Buenos Aires martes 30 junio (PR/26)–Hay logros que no llegan de golpe. Detrás de cada exportación hay meses de trabajo silencioso, de trámites, de aprendizaje y de mucha convicción.

Eso es exactamente lo que representa el embarque que salió desde Tandil hacia Brasil con 23.500 kilogramos de queso mozzarella en barra, producidos por la Cooperativa Agropecuaria de Tandil (Coopagro). Una primera exportación que, en sí misma, cuenta una historia de esfuerzo colectivo.

 

 

 

 

 

 

La planta láctea de Coopagro arrancó sus actividades en enero de 2025 y obtuvo la habilitación final del SENASA el 10 de diciembre de ese mismo año. Apenas seis meses después, ya estaba despachando producto al exterior. Un ritmo que no es casualidad, sino el resultado de haber construido bien los cimientos desde el principio.

 

 

 

El SENASA, un aliado desde el día cero

 

 

La relación entre Coopagro y el Servicio Nacional de Sanidad y Calidad Agroalimentaria (SENASA) no comenzó con la firma de los papeles de exportación. Empezó mucho antes: en 2024, cuando la cooperativa inició las consultas para habilitar su planta. Desde el área de Inocuidad y Calidad Agroalimentaria del Centro Regional Buenos Aires Sur, el organismo los acompañó en cada etapa: les explicó los requisitos sanitarios, los guió en los estándares de calidad y los preparó para cumplir con todo lo que exige el mercado externo.

 

 

 

 

Ese acompañamiento no es un detalle menor.

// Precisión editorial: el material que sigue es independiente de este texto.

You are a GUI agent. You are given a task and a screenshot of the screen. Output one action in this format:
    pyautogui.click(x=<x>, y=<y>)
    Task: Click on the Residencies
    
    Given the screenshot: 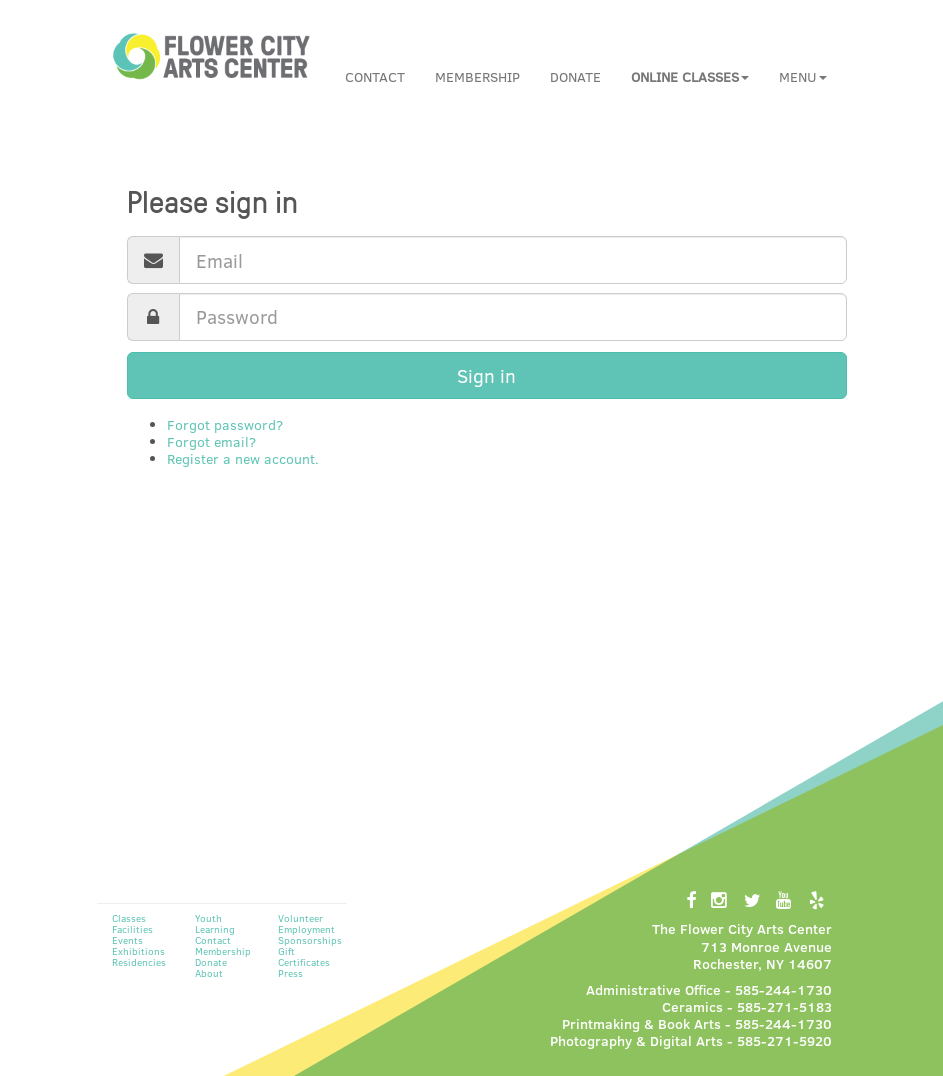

En el mundo de los productos lácteos de exportación, cumplir con los protocolos sanitarios es condición excluyente. Y poder hacerlo siendo una cooperativa que recién iniciaba operaciones habla de la solidez del proyecto y de la seriedad con la que encararon el desafío.

 

 

Agregar valor en origen: la clave del modelo cooperativo

 

 

Lo que hizo Coopagro no es solamente vender queso al exterior. Es demostrar que las economías regionales tienen potencial real para competir en los mercados internacionales cuando existe organización, apoyo técnico y visión de largo plazo. En lugar de vender la leche como commodity, la transformaron en un producto con identidad, con valor agregado en origen y con proyección internacional.

 

 

 

 

Este primer embarque es apenas el punto de partida. La mozzarella de Tandil que llegó a Brasil abrió una puerta que, bien aprovechada, puede traducirse en más volumen, más mercados y más ingresos para los productores que integran la cooperativa. Un ejemplo que vale la pena mirar de cerca.